CLL progresses slowly and usually occurs in people over the age of 50(1). Once CLL progresses to the advanced stages, the disease becomes aggressive and dramatically shortens the life expectancy of the patient.
"CLL is currently considered incurable, therefore the goal of treatment is to control the disease by managing symptoms and extending the time patients live without their disease worsening. When combined with chemotherapy, Rituxan can help patients live longer without their disease progressing than those treated with chemotherapy alone," said Dr. Ronan Foley, clinical haematologist and director of the Stem Cell Laboratory, Hamilton Health Sciences. "The Ontario government's decision to reimburse Rituxan means that many more patients in this province can now access this important treatment. The availability of new targeted therapies that offer complete remission - and for the first time ever a longer survival - is a significant advance and great news for these patients."
Chronic lymphocytic leukemia (CLL) is a type of lymphoma which starts in the bone marrow where white blood cells (lymphocytes) are produced.(2) The most common type of leukemia to affect adults, CLL affects more men than women(3). According to the Canadian Cancer Society, there were 1,913 new cases and 541 Canadians died from CLL in 2006(4).
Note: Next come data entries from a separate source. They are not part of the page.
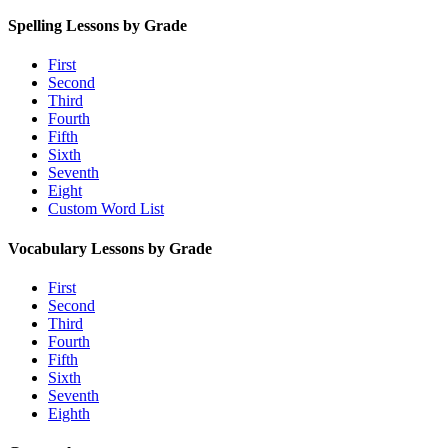
Spelling Lessons by Grade
First
Second
Third
Fourth
Fifth
Sixth
Seventh
Eight
Custom Word List
Vocabulary Lessons by Grade
First
Second
Third
Fourth
Fifth
Sixth
Seventh
Eighth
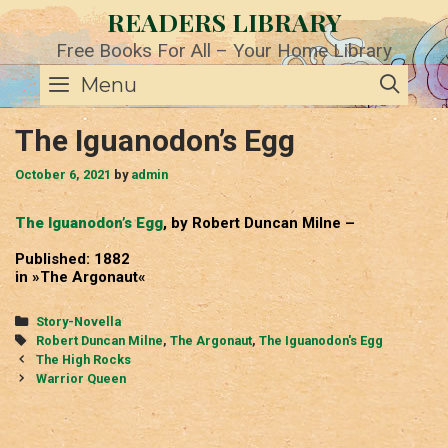
Skip
READERS LIBRARY
to
content
Free Books For All – Your Home Library
SE
Menu
The Iguanodon’s Egg
October 6, 2021
by
admin
The Iguanodon’s Egg
, by Robert Duncan Milne –
Published: 1882
in »The Argonaut«
Categories
Story-Novella
Tags
Robert Duncan Milne
,
The Argonaut
,
The Iguanodon's Egg
Post
The High Rocks
navigation
Warrior Queen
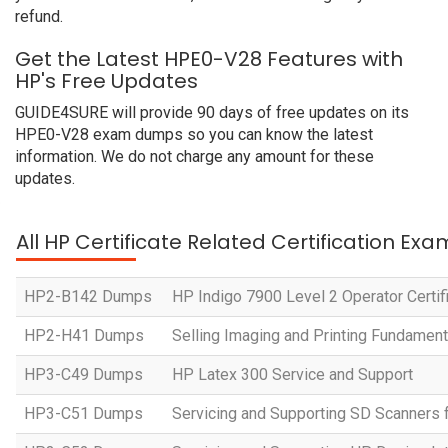
refund.
Get the Latest HPE0-V28 Features with
HP's Free Updates
GUIDE4SURE will provide 90 days of free updates on its
HPE0-V28 exam dumps so you can know the latest
information. We do not charge any amount for these
updates.
All HP Certificate Related Certification Exa
HP2-B142 Dumps
HP Indigo 7900 Level 2 Operator Certif
HP2-H41 Dumps
Selling Imaging and Printing Fundament
HP3-C49 Dumps
HP Latex 300 Service and Support
HP3-C51 Dumps
Servicing and Supporting SD Scanners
Rituxan is a therapeutic antibody that binds to a particular protein - the CD20 antigen - on the surface of normal and malignant B-cells. It then recruits the body's natural defenses to attack and kill the marked B-cells. Stem cells (B-cell progenitors) in bone marrow lack the CD20 antigen, allowing healthy B-cells to regenerate after treatment and return to normal levels within several months.
About Lymphoma Foundation Canada
Lymphoma Foundation Canada is the only Canadian charitable, not for profit organization that is dedicated to serving the Canadian lymphoma community. It focuses on all lymphomas including CLL, Hodgkin and non-Hodgkin lymphomas, providing information on new treatment options, research and patient education events to help the lymphoma community understand and partner in their care.
(1) Canadian Cancer Society. Chronic lymphocytic leukemia overview.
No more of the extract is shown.